- **Task to carry out**
Write out the records that appear below, verbatim and complete, but without pictures.

- **Data records**
=== Begin Enclosure ===
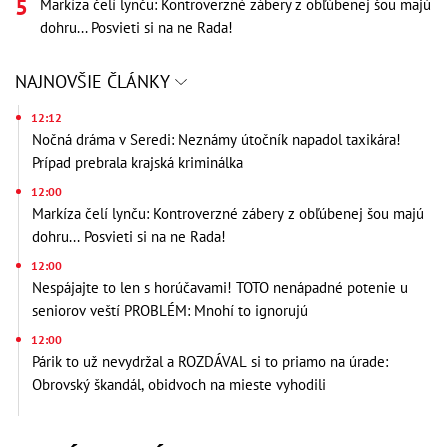
Markíza čelí lynču: Kontroverzné zábery z obľúbenej šou majú
dohru... Posvieti si na ne Rada!
NAJNOVŠIE ČLÁNKY
12:12
Nočná dráma v Seredi: Neznámy útočník napadol taxikára!
Prípad prebrala krajská kriminálka
12:00
Markíza čelí lynču: Kontroverzné zábery z obľúbenej šou majú
dohru... Posvieti si na ne Rada!
12:00
Nespájajte to len s horúčavami! TOTO nenápadné potenie u
seniorov veští PROBLÉM: Mnohí to ignorujú
12:00
Párik to už nevydržal a ROZDÁVAL si to priamo na úrade:
Obrovský škandál, obidvoch na mieste vyhodili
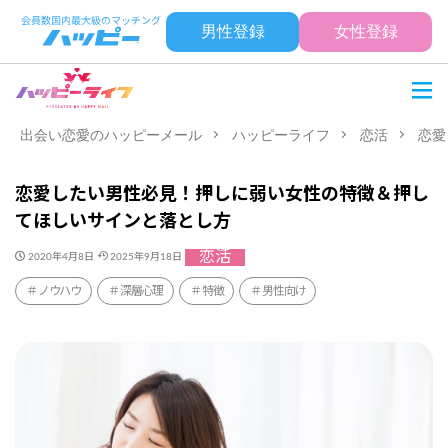
男性登録
女性登録
出会い恋愛のハッピーメール
ハッピーライフ
恋活
恋愛
恋愛したい男性必見！押しに弱い女性の特徴＆押し
てほしいサインと落とし方
恋活
2020年4月8日
2025年9月18日
ノウハウ
深層心理
特徴
男性向け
=== End Enclosure ===
- **Exercise result**
Markíza čelí lynču: Kontroverzné zábery z obľúbenej šou majú
dohru... Posvieti si na ne Rada!
NAJNOVŠIE ČLÁNKY
12:12
Nočná dráma v Seredi: Neznámy útočník napadol taxikára!
Prípad prebrala krajská kriminálka
12:00
Markíza čelí lynču: Kontroverzné zábery z obľúbenej šou majú
dohru... Posvieti si na ne Rada!
12:00
Nespájajte to len s horúčavami! TOTO nenápadné potenie u
seniorov veští PROBLÉM: Mnohí to ignorujú
12:00
Párik to už nevydržal a ROZDÁVAL si to priamo na úrade:
Obrovský škandál, obidvoch na mieste vyhodili
男性登録
女性登録
出会い恋愛のハッピーメール
ハッピーライフ
恋活
恋愛
恋愛したい男性必見！押しに弱い女性の特徴＆押し
てほしいサインと落とし方
恋活
2020年4月8日
2025年9月18日
ノウハウ
深層心理
特徴
男性向け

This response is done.